Instead, I'm going to show you the new job definition, and the matrix setup that goes with it. One thing I learned while doing this is that GitHub's workflow documentation does not really give the matrix feature justice because they use such simple examples. Here's the matrix definition I came up with for our new job definition. I'll briefly explain how the matrix feature works in case you are unfamiliar with it:

# .github/workflows/ci.yml
tests:
  name: ${{ matrix.make.name }} (${{ matrix.os }})
  runs-on: ${{ matrix.os }}
  strategy:
    fail-fast: false
    matrix:
      os: [ubuntu-latest, macos-latest]
      rust: [stable]
      make:
        - name: Clippy
          task: "check-clippy"
        - name: Unit tests
          task: "build-all-test run-all-unit-test"
        - name: Doc tests
          task: "run-all-doc-test"
      include:
        - os: ubuntu-latest
          sccache-path: /home/runner/.cache/sccache
        - os: macos-latest
          sccache-path: /Users/runner/Library/Caches/Mozilla.sccache
      exclude:
        - os: macos-latest
          rust: stable
          make:
            name: Clippy

The part of this that we're interested in is the matrix object. Notice that it is a proper key-value object, it has keys os, rust, and make. These keys are arbitrary, you can choose any names that you want for them. I like to think of them as the "dimensions" of the matrix. The value at each of these keys must be a list:

For the key os, the list is [ubuntu-latest, macos-latest].
For the key rust, we have a list with a single element: [stable].
And even though the value under make looks different, notice that it is still a list, it is just a list of more yaml objects.

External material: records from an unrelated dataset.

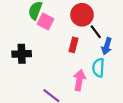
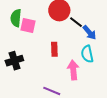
red rectangle: (74, 45) -> (54, 49), moved
blue arrow: (107, 46) -> (89, 33), turned -42

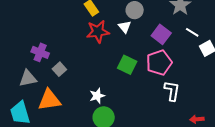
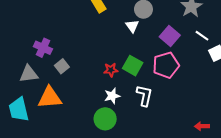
red star: (98, 32) -> (111, 70), moved, size x0.6
white L-shape: (172, 91) -> (144, 96), moved
white star: (97, 96) -> (112, 96), moved

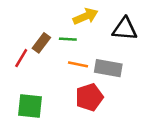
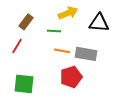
brown rectangle: (41, 43) -> (26, 22), moved

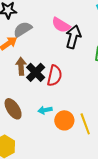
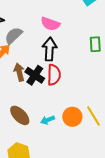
black arrow: (73, 37) -> (50, 49), moved
cyan arrow: (45, 110) -> (48, 120), moved

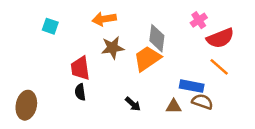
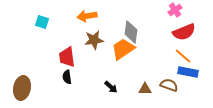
pink cross: (199, 20) -> (175, 10), moved
blue rectangle: (192, 86) -> (188, 72), moved

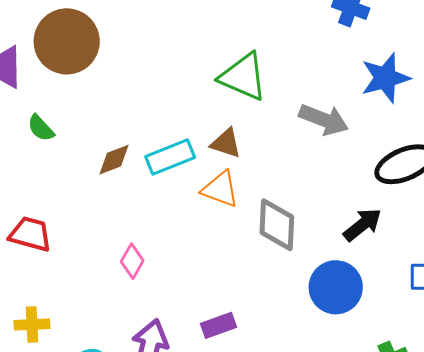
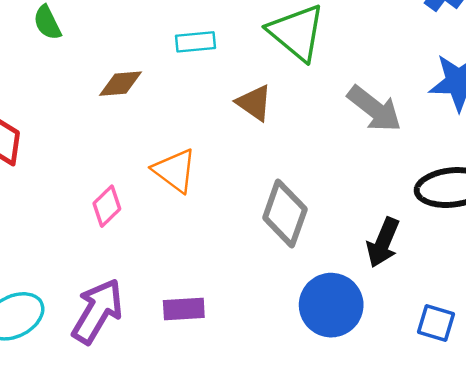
cyan rectangle: (170, 157) -> (196, 42), moved, size x0.7
orange triangle: (220, 189) -> (175, 170), moved
black arrow: (362, 225) -> (383, 242), turned 135

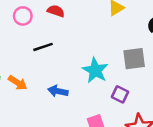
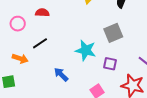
orange arrow: (18, 83) -> (20, 59), moved
blue arrow: (58, 91) -> (61, 74), turned 49

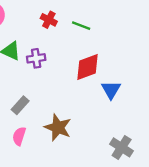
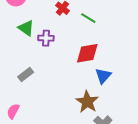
brown star: (58, 127) -> (87, 102), moved
pink semicircle: (19, 136) -> (13, 111), moved

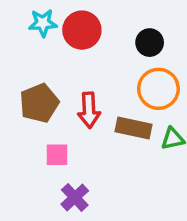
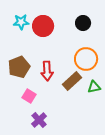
black circle: (150, 43) -> (83, 23), moved
brown rectangle: (134, 128) -> (72, 81), turned -54
pink square: (57, 155) -> (29, 96), turned 32

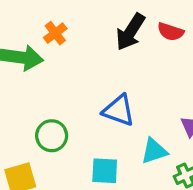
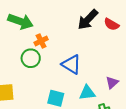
orange cross: (55, 33) -> (41, 41), moved
green circle: (52, 136) -> (31, 58), moved

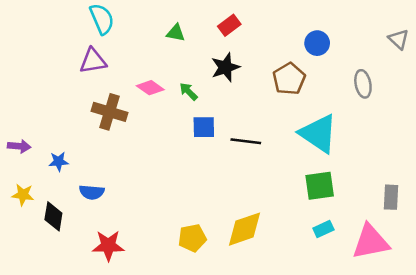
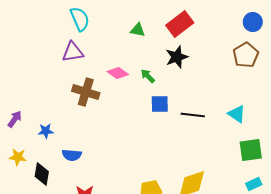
red rectangle: (229, 25) -> (180, 24), size x1.5
blue circle: (317, 43) -> (253, 22), moved
brown pentagon: (289, 79) -> (246, 55), moved
cyan triangle: (318, 134) -> (237, 114), moved, size x0.6
purple arrow: (19, 146) -> (15, 119), turned -60

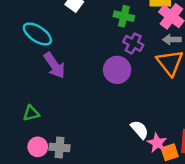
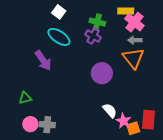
cyan ellipse: (37, 34) -> (59, 37), moved
purple cross: (133, 43) -> (93, 36), moved
purple circle: (117, 70) -> (102, 73), moved

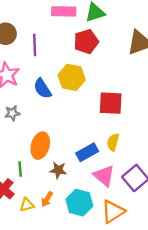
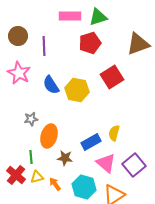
yellow hexagon: (72, 77) -> (77, 90), moved
red square: (111, 103) -> (112, 77), moved, turned -35
gray star: (12, 113) -> (31, 119), moved
orange arrow: (47, 199) -> (55, 184), turned 112
yellow triangle: (27, 205) -> (37, 177), moved

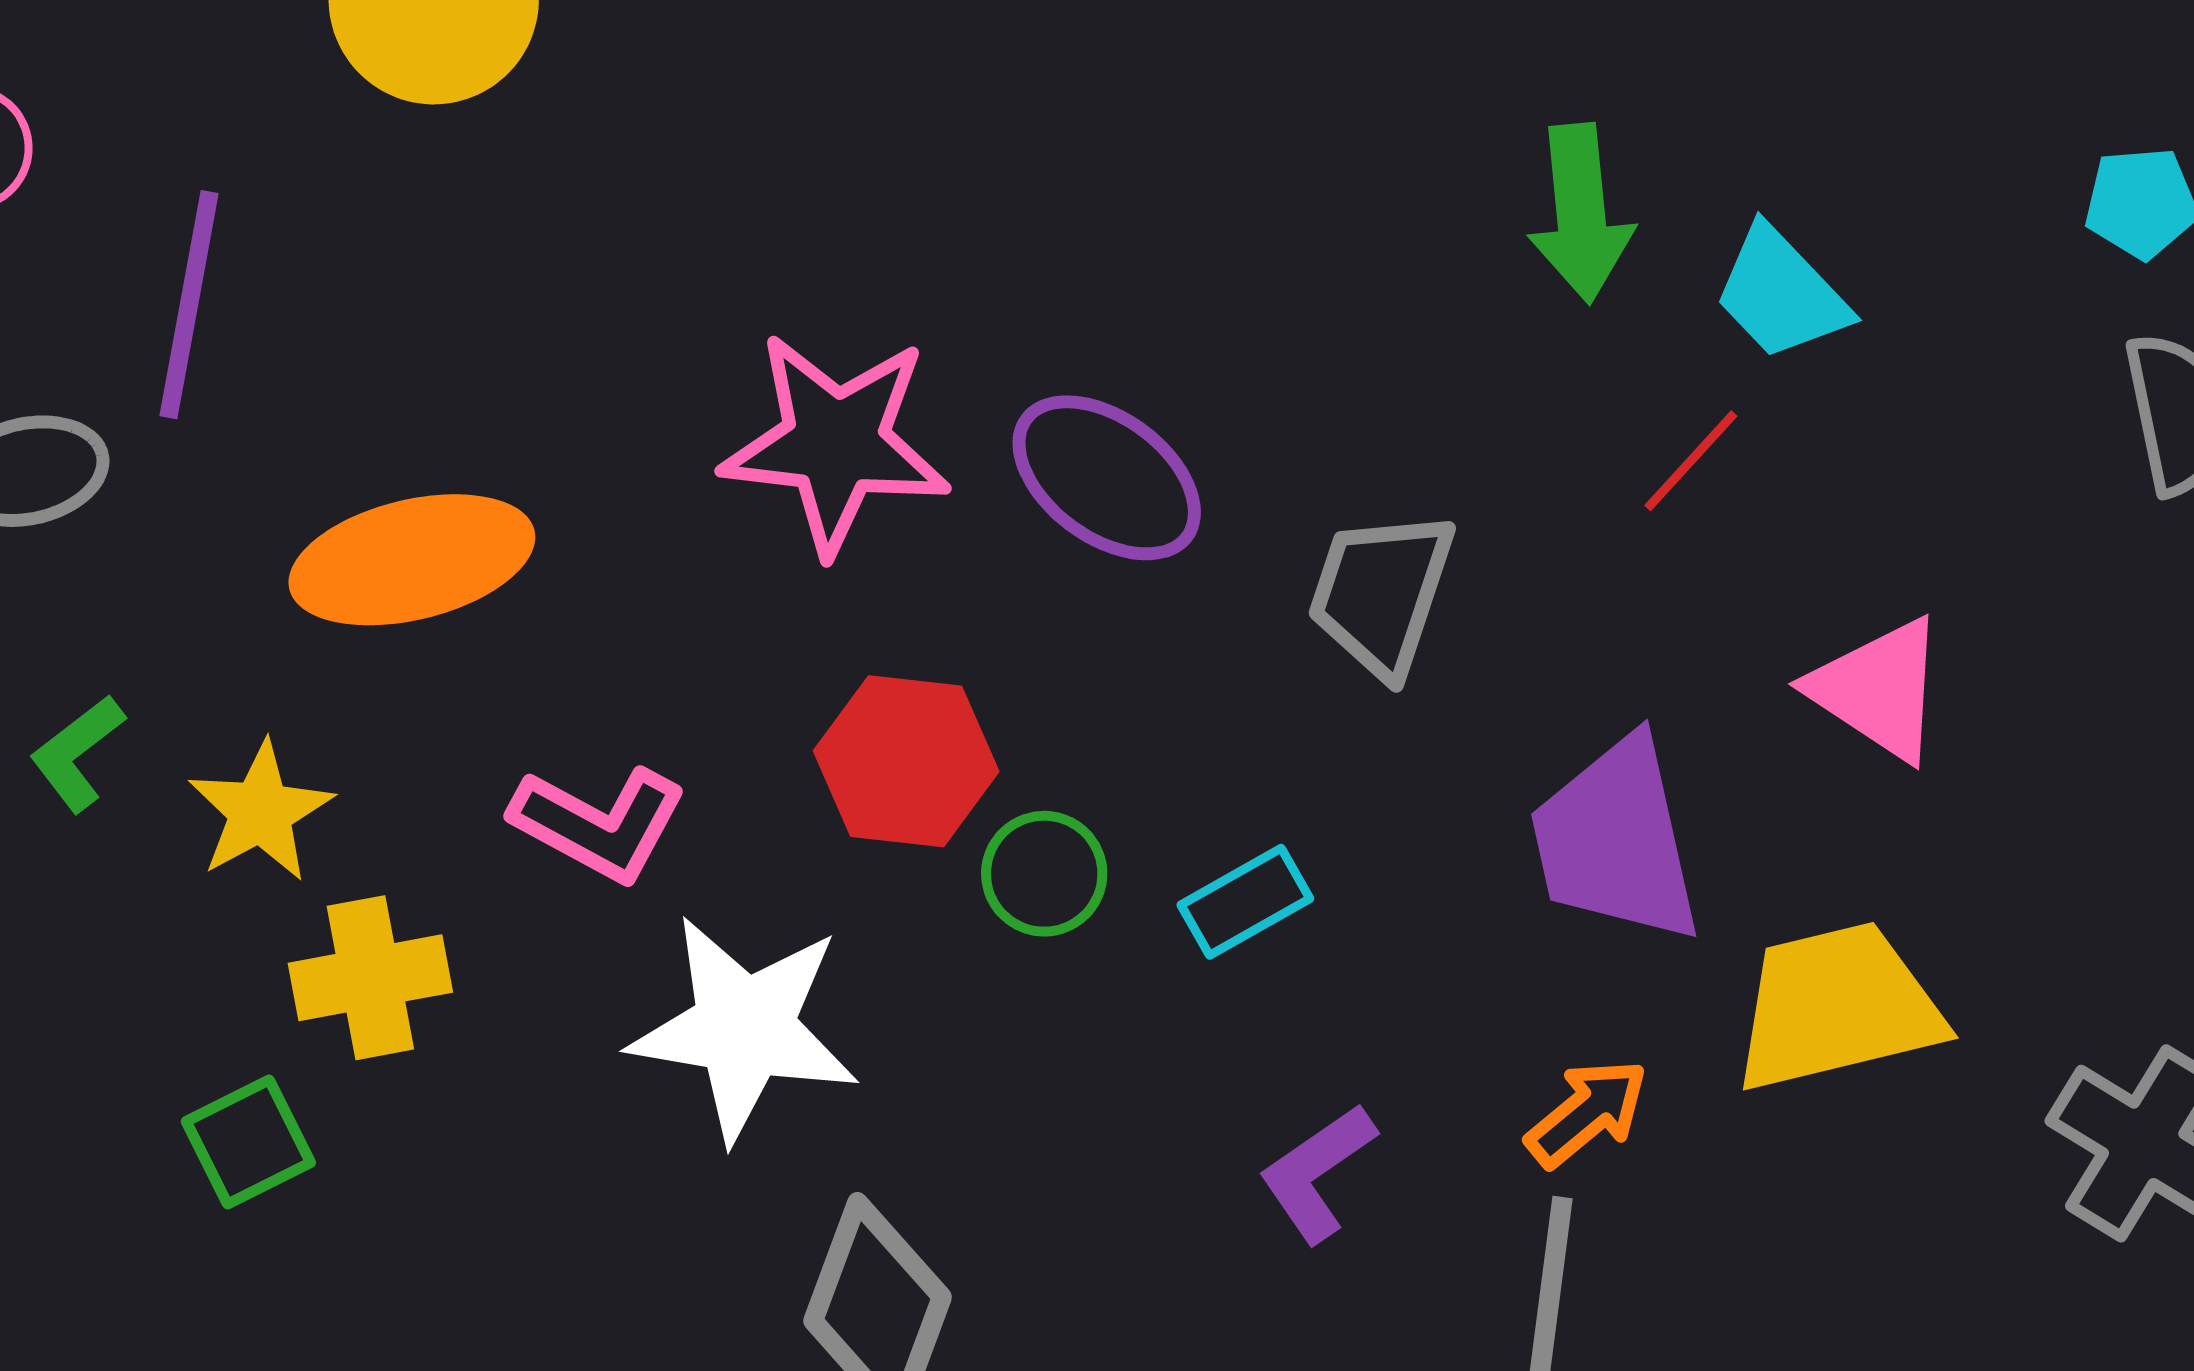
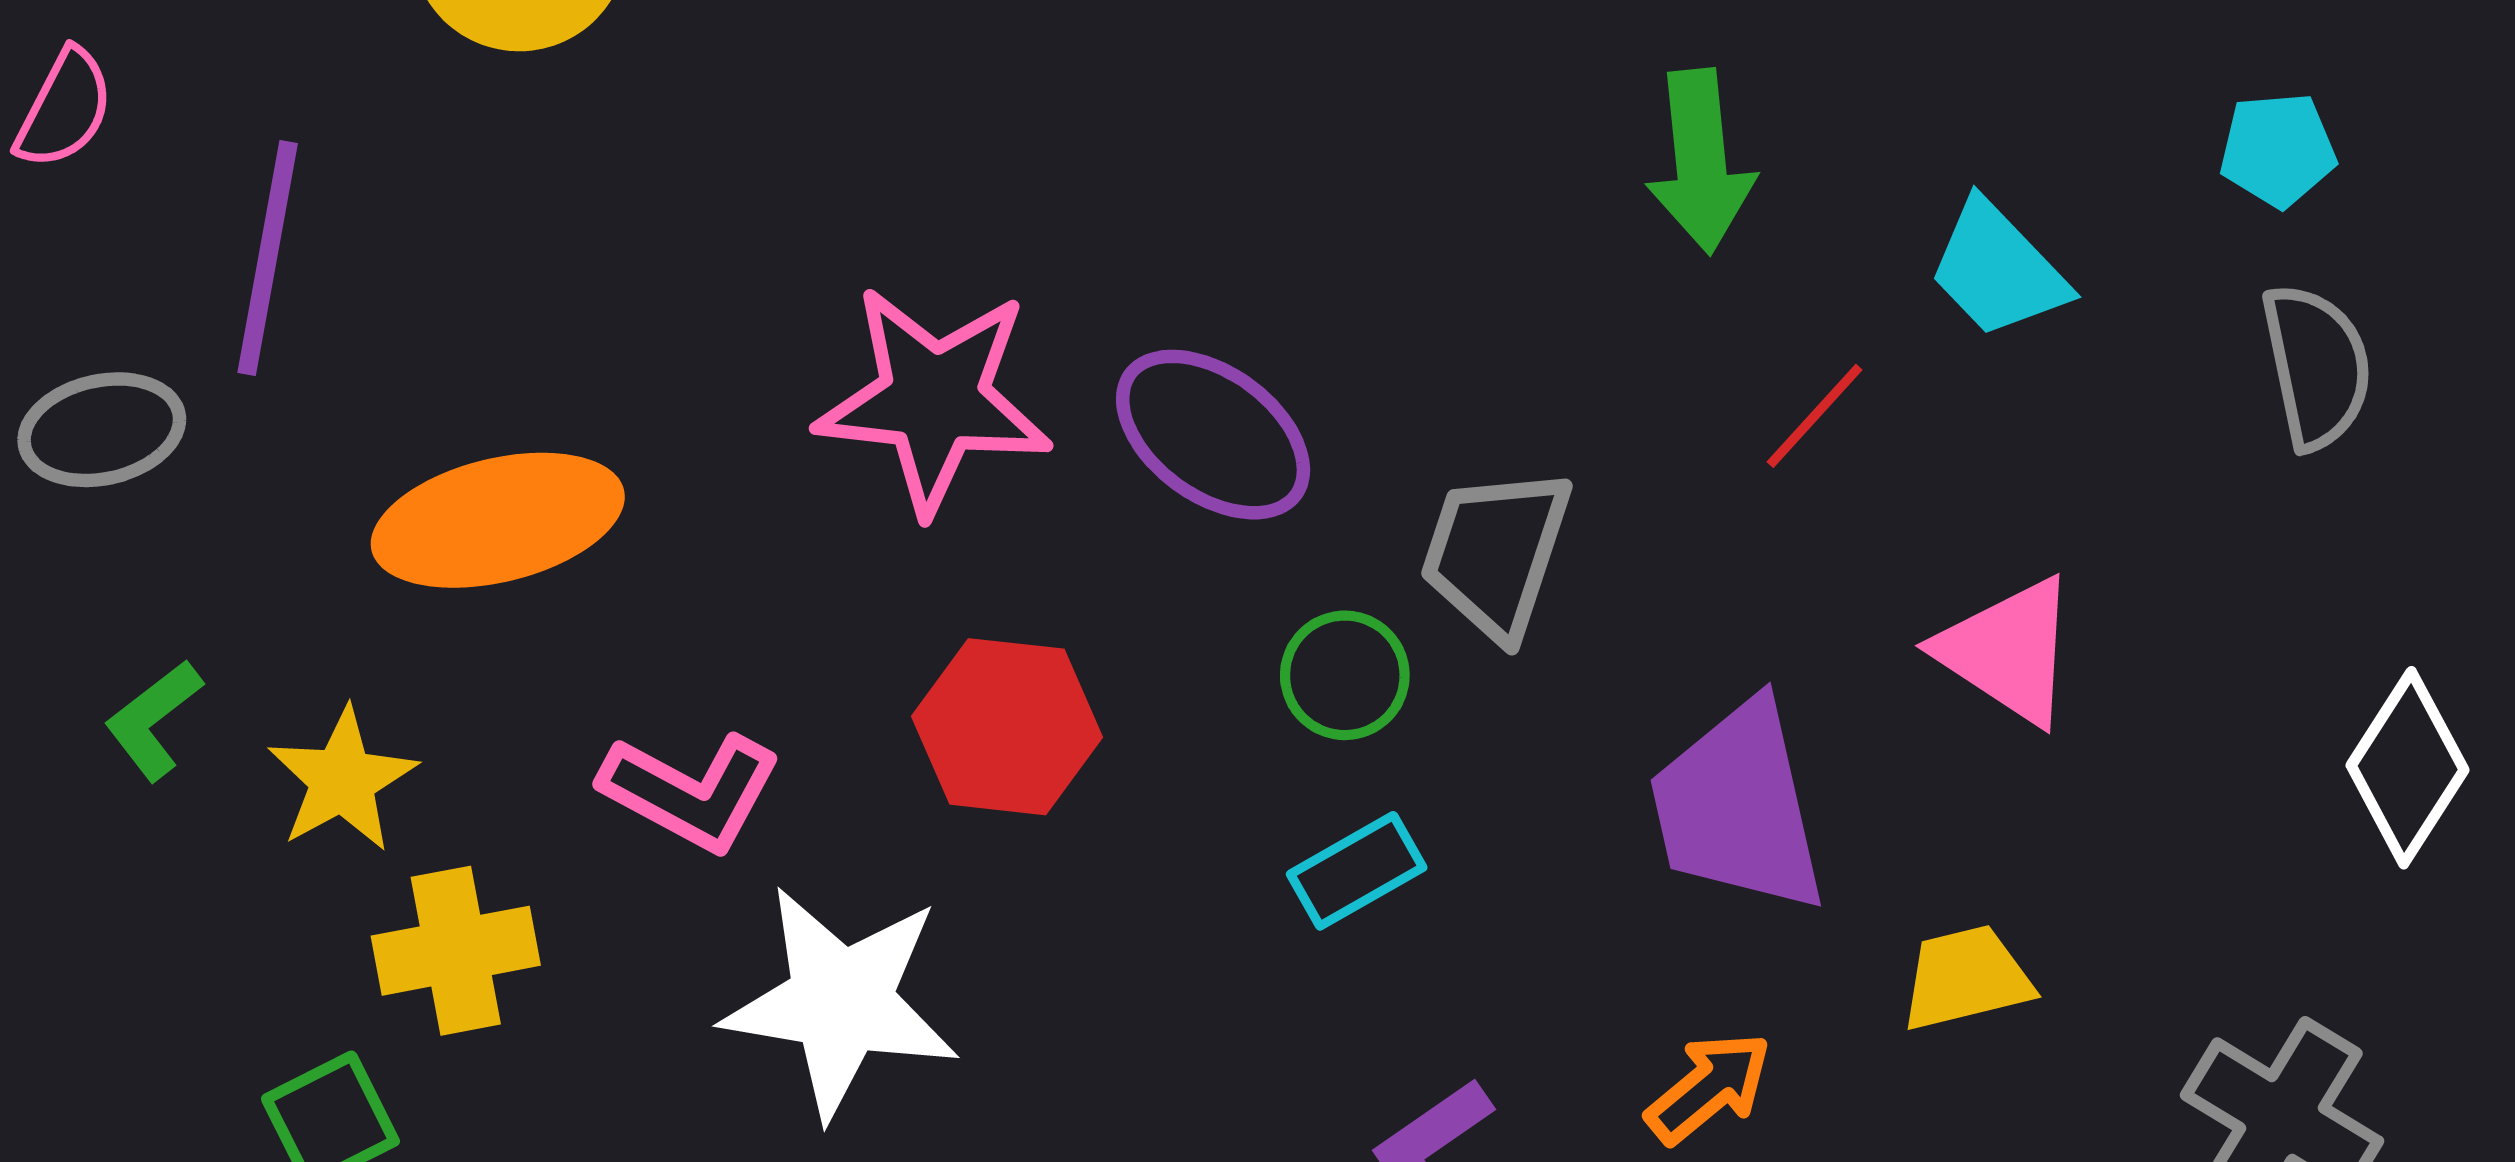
cyan trapezoid: (1781, 293) -> (1998, 270), moved
green circle: (1044, 874) -> (1345, 675), moved
yellow trapezoid: (1837, 1007) -> (1966, 978), size x0.6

When GitHub Actions reads your job definition, it performs a sort of cross-product on each entry in your matrix, creating a list of all the combinations of items in your lists. For this matrix definition, GitHub will generate the following list of configurations to run the job with:

- os: ubuntu-latest
  rust: stable
  make:
    name: Clippy
    task: "check-clippy"
- os: macos-latest
  rust: stable
  make:
    name: Clippy
    task: "check-clippy"
- os: ubuntu-latest
  rust: stable
  make:
    name: Unit tests
    task: "build-all-test run-all-unit-test"
- os: macos-latest
  rust: stable
  make:
    name: Unit tests
    task: "build-all-test run-all-unit-test"
- os: ubuntu-latest
  rust: stable
  make:
    name: Doc tests
    task: "run-all-doc-test"
- os: macos-latest
  rust: stable
  make:
    name: Doc tests
    task: "run-all-doc-test"

In the rest of the job definition, you can access the fields of the active configuration using the ${{ matrix.KEY }} syntax. You can see in the job definition above that this is used in the line runs-on: ${{ matrix.os }}, which is how we tell the runner which type of machine to run the job on.

Include and Exclude rules

You may be wondering right now, "Hey, what happened to include and exclude? They didn't get mixed into the matrix!", and you would be right. include and exclude are special keys that allow you to manually edit the resulting configurations.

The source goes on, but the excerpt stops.